**Exercise objective**: Scan the records for the string "الأسئلة" and copy every line that holds it.

● ● ● ●

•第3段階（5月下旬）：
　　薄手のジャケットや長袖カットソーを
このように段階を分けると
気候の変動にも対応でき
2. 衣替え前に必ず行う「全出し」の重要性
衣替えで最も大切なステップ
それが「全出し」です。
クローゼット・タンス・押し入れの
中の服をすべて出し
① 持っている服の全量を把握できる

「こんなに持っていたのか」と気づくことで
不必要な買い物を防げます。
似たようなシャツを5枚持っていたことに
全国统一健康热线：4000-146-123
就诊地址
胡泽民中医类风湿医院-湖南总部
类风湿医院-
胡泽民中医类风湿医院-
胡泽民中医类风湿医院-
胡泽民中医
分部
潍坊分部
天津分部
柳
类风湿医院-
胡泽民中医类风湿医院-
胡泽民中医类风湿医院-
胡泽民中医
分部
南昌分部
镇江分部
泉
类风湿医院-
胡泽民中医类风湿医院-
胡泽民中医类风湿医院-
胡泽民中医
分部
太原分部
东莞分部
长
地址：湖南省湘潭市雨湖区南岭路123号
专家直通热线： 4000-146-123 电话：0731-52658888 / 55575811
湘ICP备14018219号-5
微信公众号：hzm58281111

● ● ● ●

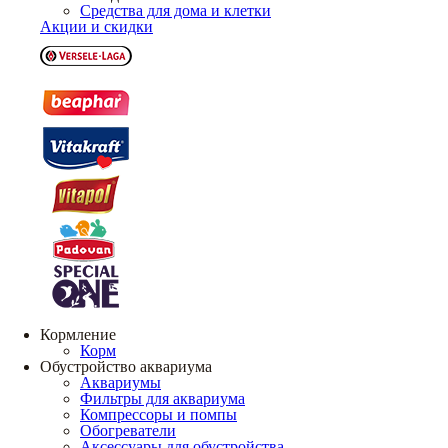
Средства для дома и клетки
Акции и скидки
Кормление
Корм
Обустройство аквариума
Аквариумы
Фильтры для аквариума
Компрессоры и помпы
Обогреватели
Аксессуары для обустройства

● ● ● ●

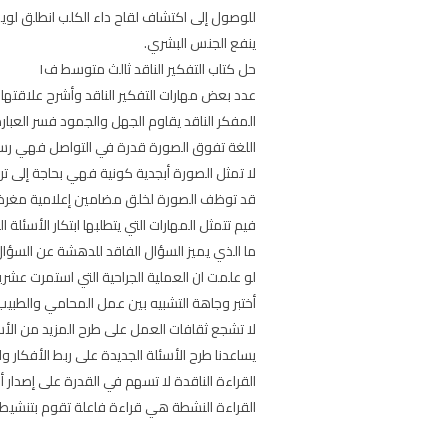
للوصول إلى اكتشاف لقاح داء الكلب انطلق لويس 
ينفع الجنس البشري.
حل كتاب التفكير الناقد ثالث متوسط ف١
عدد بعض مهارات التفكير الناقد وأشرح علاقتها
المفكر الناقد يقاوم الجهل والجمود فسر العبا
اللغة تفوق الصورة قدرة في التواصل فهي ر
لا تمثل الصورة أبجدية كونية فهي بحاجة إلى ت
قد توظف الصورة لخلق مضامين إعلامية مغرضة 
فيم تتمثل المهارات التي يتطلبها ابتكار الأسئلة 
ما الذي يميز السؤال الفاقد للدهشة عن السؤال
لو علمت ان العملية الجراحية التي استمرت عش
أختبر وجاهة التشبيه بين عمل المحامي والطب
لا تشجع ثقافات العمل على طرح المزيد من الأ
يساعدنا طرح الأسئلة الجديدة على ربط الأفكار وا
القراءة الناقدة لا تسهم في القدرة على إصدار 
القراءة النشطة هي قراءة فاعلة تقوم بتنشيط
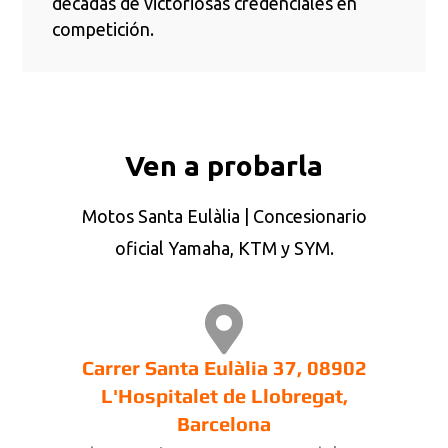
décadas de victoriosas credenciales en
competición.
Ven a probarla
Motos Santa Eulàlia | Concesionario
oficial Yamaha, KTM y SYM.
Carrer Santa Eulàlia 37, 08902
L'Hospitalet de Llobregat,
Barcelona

● ● ● ●

**Answer section**:
فيم تتمثل المهارات التي يتطلبها ابتكار الأسئلة 
يساعدنا طرح الأسئلة الجديدة على ربط الأفكار وا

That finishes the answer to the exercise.